Si la voie technologique s'est construite en parallèle des deux autres voies, son existence ne repose pas uniquement sur un "antécédent historique", sa force et la justification de son développement viennent des approches pédagogiques spécifiques que les enseignants ont développées dès le début et jusqu'à nos jours.

Qualifiées d'inductives, les pratiques pédagogiques consistent à la mise en activité, dans des domaines professionnels cernés, pour arriver à la conceptualisation des connaissances.

Ce que Bernard Decomps appelle "formation par la technologie ou, pour être plus précis, de formation par des technologies" place la technologie comme objet de l'étude, avec pour objectif d'accéder à la culture, dont la culture technique et une composante à part entière. La voie technologique permet à de nombreux jeunes d'accéder à la culture commune, mais elle est elle-même un des espaces où se construit cette culture, notamment par les relations constantes qu'elle tisse avec le monde professionnel et ses acteurs.

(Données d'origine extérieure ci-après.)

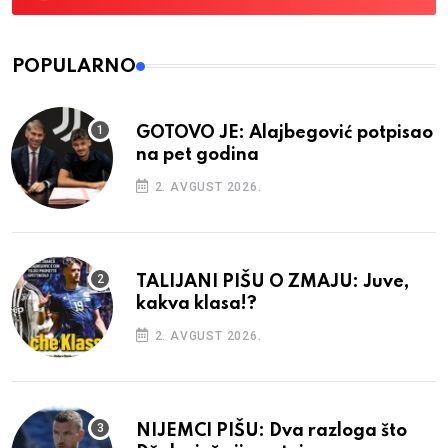
POPULARNO
GOTOVO JE: Alajbegović potpisao
na pet godina
2. AVGUST 2026.
TALIJANI PIŠU O ZMAJU: Juve,
kakva klasa!?
2. AVGUST 2026.
NIJEMCI PIŠU: Dva razloga što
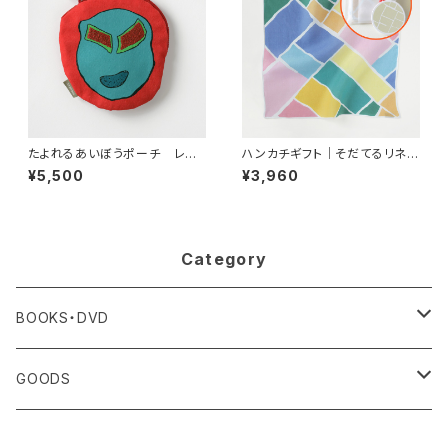
たよれるあいぼうポーチ レス
ハンカチギフト｜そだてるリネン
ラー
ハンカチ カラフル
¥5,500
¥3,960
Category
BOOKS・DVD
書籍
GOODS
図録
ハンカチ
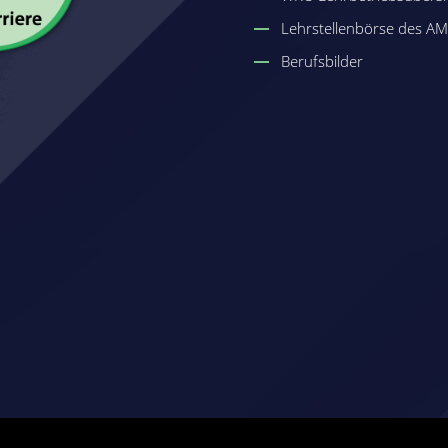
Lehrstellenbörse des A
Berufsbilder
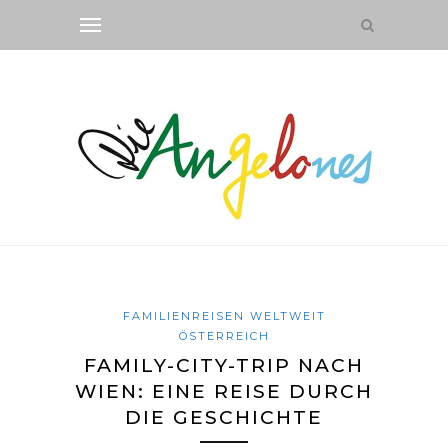
FAMILIENREISEN WELTWEIT
ÖSTERREICH
FAMILY-CITY-TRIP NACH
WIEN: EINE REISE DURCH
DIE GESCHICHTE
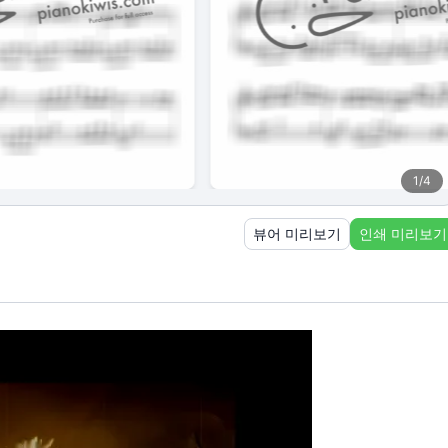
1
/
4
뷰어 미리보기
인쇄 미리보기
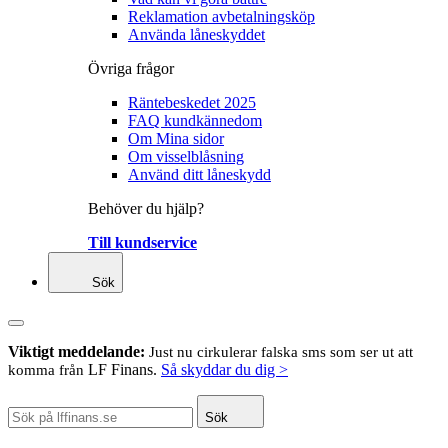
Reklamation avbetalningsköp
Använda låneskyddet
Övriga frågor
Räntebeskedet 2025
FAQ kundkännedom
Om Mina sidor
Om visselblåsning
Använd ditt låneskydd
Behöver du hjälp?
Till kundservice
Sök
Viktigt meddelande:
Just nu cirkulerar falska sms som ser ut att
LF Finans.
Så skyddar du dig >
komma från
Sök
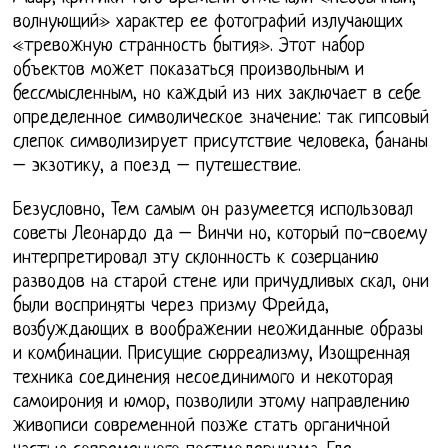
волнующий» характер ее фотографий излучающих
«тревожную странность бытия». Этот набор
объектов может показаться произвольным и
бессмысленным, но каждый из них заключает в себе
определенное символическое значение: так гипсовый
слепок символизирует присутствие человека, бананы
– экзотику, а поезд – путешествие.
Безусловно, Тем самым он разумеется использовал
советы Леонардо да – Винчи но, который по-своему
интерпретировал эту склонность к созерцанию
разводов на старой стене или причудливых скал, они
были восприняты через призму Фрейда,
возбуждающих в воображении неожиданные образы
и комбинации. Присущие сюрреализму, Изощренная
техника соединения несоединимого и некоторая
самоирония и юмор, позволили этому направлению
живописи современной позже стать органичной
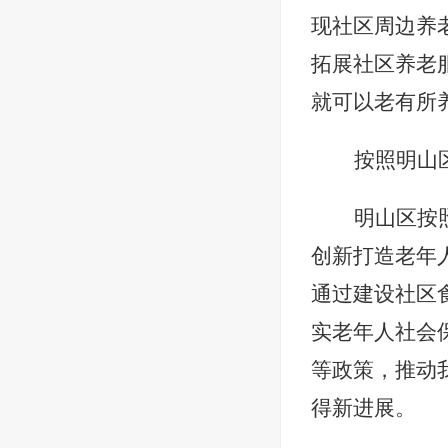
现社区周边养
拓展社区养老
就可以老有所
按照明山
明山区按
创新打造老年
通过建设社区
实老年人社会
等政策，推动
得新进展。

La question des passerelles

Tantôt sélectives, tantôt moyen pour des jeunes en difficulté scolaire de poursuivre leurs études, les séries technologiques ont toujours cherché à centrer leurs enseignements autours de champs technologiques restreints (comptabilité, communication, mécanique, électronique...) mais en faisant tout pour que les compétences ainsi acquises soient transférables à d'autres champs technologiques voire à d'autres domaines. Cette ambition est un des éléments de construction structurelle des formations au lycée : puisque l'on forme dans un domaine précis avec pour objectifs d'ouvrir le champ des orientations futures, il est naturel de se poser la question, des passerelles entre les trois voies. Ainsi sont nées les premières d'adaptation, permettant l'accès des titulaires de Brevet d'Etudes Professionnelles au Baccalauréat Technologique, des classes de mise à niveau pour les bacheliers généraux qui souhaitent préparer certains B.t.s, (par exemple dans le domaine des Arts Appliqués) ou pour les bacheliers professionnels qui souhaitent poursuivre leurs études. Toujours fragiles, rarement institutionnalisées, ces passerelles sont trop souvent des variables d'ajustement pour les gestionnaires du système éducatif, mais il est remarquable que ces ponts entre voie générale, voie technologique et voie professionnelle s'appuient tous sur la voie technologique.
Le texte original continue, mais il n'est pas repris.